I found myself thinking of the radical wisdom of the late antipsychiatry scholar Bonnie Burstow who advocated that “trauma work move more in the direction of critical adult education, with counselor and clients co-exploring the traumatizing and oppressive situations and structures together and clients taking up real tasks.” In Penaluna’s case, her “counselors” included some of the world’s greatest women thinkers and her “real task” is sharing openly about the consequences of sexism in education and the impact that a lack of intellectual community has for defining oneself as a scholar. She writes:
“My intellect wasn’t shaped in the glory of transcendent questions but rather in response to the insidious systems of oppression. In this sense, I am a woman thinker.”

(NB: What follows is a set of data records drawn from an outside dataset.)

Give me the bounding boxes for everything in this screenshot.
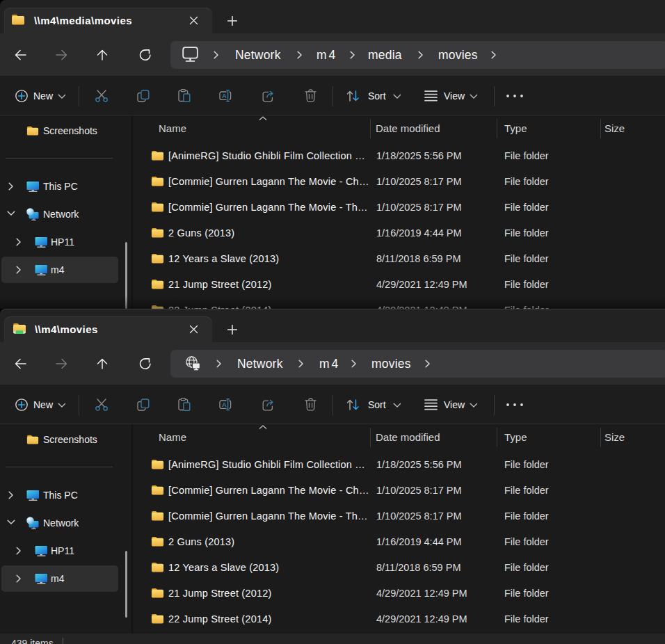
svg-text:A: A — [222, 92, 227, 99]
svg-text:A: A — [222, 401, 227, 408]
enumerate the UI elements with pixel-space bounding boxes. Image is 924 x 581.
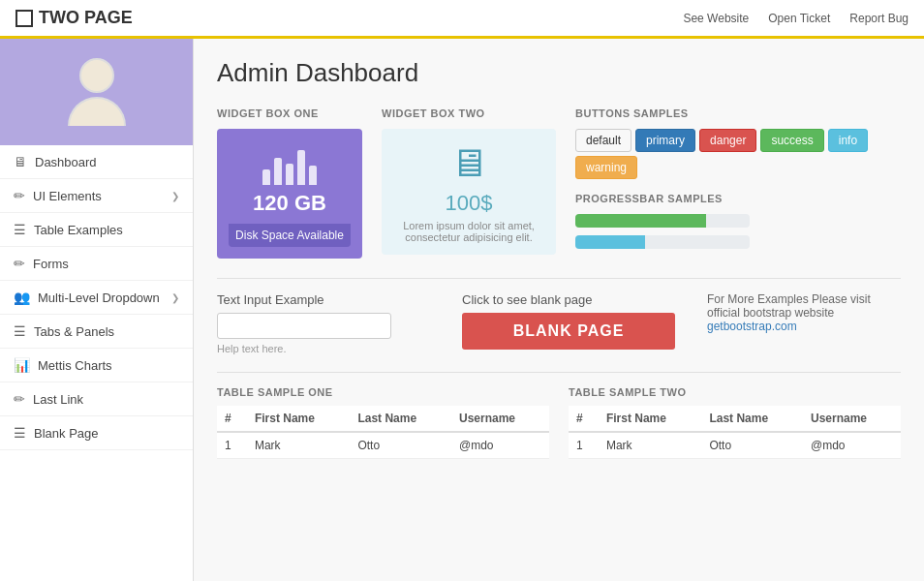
- btn-success[interactable]: success: [760, 129, 823, 152]
- cell-first: Mark: [247, 432, 350, 459]
- progress-blue-fill: [575, 235, 645, 249]
- widget-box-one: 120 GB Disk Space Available: [217, 129, 362, 259]
- col-last: Last Name: [350, 406, 451, 432]
- sidebar-avatar: [0, 39, 193, 145]
- table-row: 1 Mark Otto @mdo: [569, 432, 901, 459]
- brand-box-icon: [15, 10, 33, 27]
- bar3: [286, 164, 293, 185]
- table-row: 1 Mark Otto @mdo: [217, 432, 549, 459]
- sidebar-item-tabs-panels[interactable]: ☰ Tabs & Panels: [0, 315, 193, 349]
- col-first: First Name: [247, 406, 350, 432]
- sidebar-item-multi-level-dropdown[interactable]: 👥 Multi-Level Dropdown ❯: [0, 281, 193, 315]
- table-icon: ☰: [14, 222, 26, 237]
- sidebar-nav: 🖥 Dashboard ✏ UI Elements ❯ ☰ Table Exam…: [0, 145, 193, 581]
- users-icon: 👥: [14, 290, 30, 305]
- cell-first: Mark: [599, 432, 701, 459]
- avatar-body: [68, 97, 126, 126]
- sidebar-item-dashboard[interactable]: 🖥 Dashboard: [0, 145, 193, 179]
- progress-green-fill: [575, 214, 706, 228]
- btn-info[interactable]: info: [828, 129, 868, 152]
- button-group: default primary danger success info warn…: [575, 129, 901, 179]
- btn-warning[interactable]: warning: [575, 156, 637, 179]
- blank-page-button[interactable]: BLANK PAGE: [462, 313, 675, 350]
- sidebar-item-label: Blank Page: [34, 426, 99, 441]
- table-two-label: TABLE SAMPLE TWO: [569, 386, 901, 398]
- blank-page-label: Click to see blank page: [462, 292, 707, 307]
- col-last: Last Name: [701, 406, 803, 432]
- sidebar-item-label: Mettis Charts: [38, 358, 112, 373]
- sidebar-item-blank-page[interactable]: ☰ Blank Page: [0, 416, 193, 450]
- divider: [217, 278, 901, 279]
- progress-green-container: [575, 214, 901, 228]
- progress-blue-container: [575, 235, 901, 249]
- sidebar-item-forms[interactable]: ✏ Forms: [0, 247, 193, 281]
- right-panel: BUTTONS SAMPLES default primary danger s…: [575, 107, 901, 259]
- bootstrap-link[interactable]: getbootstrap.com: [707, 320, 797, 333]
- table-one-body: 1 Mark Otto @mdo: [217, 432, 549, 459]
- progressbar-label: PROGRESSBAR SAMPLES: [575, 193, 901, 204]
- sidebar-item-last-link[interactable]: ✏ Last Link: [0, 382, 193, 416]
- divider-2: [217, 372, 901, 373]
- avatar: [68, 58, 126, 126]
- info-text-section: For More Examples Please visit official …: [707, 292, 901, 354]
- monitor-display-icon: 🖥: [449, 141, 488, 185]
- col-first: First Name: [599, 406, 701, 432]
- form-icon: ✏: [14, 256, 25, 271]
- main-content: Admin Dashboard WIDGET BOX ONE 120: [194, 39, 924, 581]
- avatar-head: [79, 58, 114, 93]
- sidebar-item-label: Tabs & Panels: [34, 324, 114, 339]
- btn-danger[interactable]: danger: [699, 129, 756, 152]
- edit-icon: ✏: [14, 188, 25, 203]
- topnav-links: See Website Open Ticket Report Bug: [683, 12, 909, 25]
- btn-default[interactable]: default: [575, 129, 631, 152]
- link-icon: ✏: [14, 391, 25, 407]
- bar5: [309, 166, 317, 185]
- widget-one-value: 120 GB: [253, 191, 326, 216]
- top-navbar: TWO PAGE See Website Open Ticket Report …: [0, 0, 924, 39]
- sidebar-item-label: Dashboard: [35, 155, 97, 169]
- cell-username: @mdo: [803, 432, 901, 459]
- info-row: Text Input Example Help text here. Click…: [217, 292, 901, 354]
- widgets-row: WIDGET BOX ONE 120 GB Disk Space Availab…: [217, 107, 901, 259]
- widget-box-one-container: WIDGET BOX ONE 120 GB Disk Space Availab…: [217, 107, 362, 259]
- widget-one-label: WIDGET BOX ONE: [217, 107, 362, 119]
- open-ticket-link[interactable]: Open Ticket: [768, 12, 830, 25]
- input-section: Text Input Example Help text here.: [217, 292, 462, 354]
- widget-box-two: 🖥 100$ Lorem ipsum dolor sit amet, conse…: [382, 129, 556, 255]
- progress-green-track: [575, 214, 750, 228]
- progress-blue-track: [575, 235, 750, 249]
- btn-primary[interactable]: primary: [635, 129, 695, 152]
- blank-icon: ☰: [14, 425, 26, 441]
- cell-num: 1: [217, 432, 247, 459]
- input-section-label: Text Input Example: [217, 292, 462, 307]
- table-one-section: TABLE SAMPLE ONE # First Name Last Name …: [217, 386, 549, 459]
- widget-box-two-container: WIDGET BOX TWO 🖥 100$ Lorem ipsum dolor …: [382, 107, 556, 259]
- text-input[interactable]: [217, 313, 391, 339]
- table-one-label: TABLE SAMPLE ONE: [217, 386, 549, 398]
- sidebar: 🖥 Dashboard ✏ UI Elements ❯ ☰ Table Exam…: [0, 39, 194, 581]
- col-num: #: [569, 406, 599, 432]
- monitor-icon: 🖥: [14, 154, 27, 169]
- table-one-head: # First Name Last Name Username: [217, 406, 549, 432]
- sidebar-item-table-examples[interactable]: ☰ Table Examples: [0, 213, 193, 247]
- col-num: #: [217, 406, 247, 432]
- col-username: Username: [451, 406, 549, 432]
- cell-last: Otto: [701, 432, 803, 459]
- table-two-head: # First Name Last Name Username: [569, 406, 901, 432]
- sidebar-item-ui-elements[interactable]: ✏ UI Elements ❯: [0, 179, 193, 213]
- blank-page-section: Click to see blank page BLANK PAGE: [462, 292, 707, 354]
- help-text: Help text here.: [217, 343, 462, 354]
- widget-two-value: 100$: [446, 191, 493, 216]
- table-two-body: 1 Mark Otto @mdo: [569, 432, 901, 459]
- chart-icon: 📊: [14, 357, 30, 373]
- see-website-link[interactable]: See Website: [683, 12, 749, 25]
- sidebar-item-mettis-charts[interactable]: 📊 Mettis Charts: [0, 349, 193, 382]
- cell-num: 1: [569, 432, 599, 459]
- widget-one-inner: 120 GB: [253, 140, 326, 216]
- layout: 🖥 Dashboard ✏ UI Elements ❯ ☰ Table Exam…: [0, 39, 924, 581]
- tabs-icon: ☰: [14, 323, 26, 339]
- brand: TWO PAGE: [15, 8, 133, 28]
- widget-two-desc: Lorem ipsum dolor sit amet, consectetur …: [393, 220, 544, 243]
- report-bug-link[interactable]: Report Bug: [849, 12, 909, 25]
- cell-username: @mdo: [451, 432, 549, 459]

Near the end of her book, Penaluna mentions Christine de Pizan who lived during the fourteenth century and wrote a novel, The Book of the City of Ladies. In this novel, de Pizan includes a fictional Christine who reads a book chronicling the sexist ideas of poets and philosophers. For fictional Christine, “a great unhappiness and sadness welled up in my heart, for I detested myself and the entire feminine sex, as though we were monstrosities in nature.” She is then visited by the ghost of Lady Reason who tells her to write her own book, which, like a city, “will be a populated place, an intellectual refuge where women can visit … and be inspired by other women’s examples, so they will never again forget themselves in the sea of men’s disparaging words.” How to Think Like a Woman is such a metropolis, recounting the lives of numerous inspirational women — including Penaluna — revealing the resilience, if not exhilaration, that can emerge when oppression is resisted and challenged.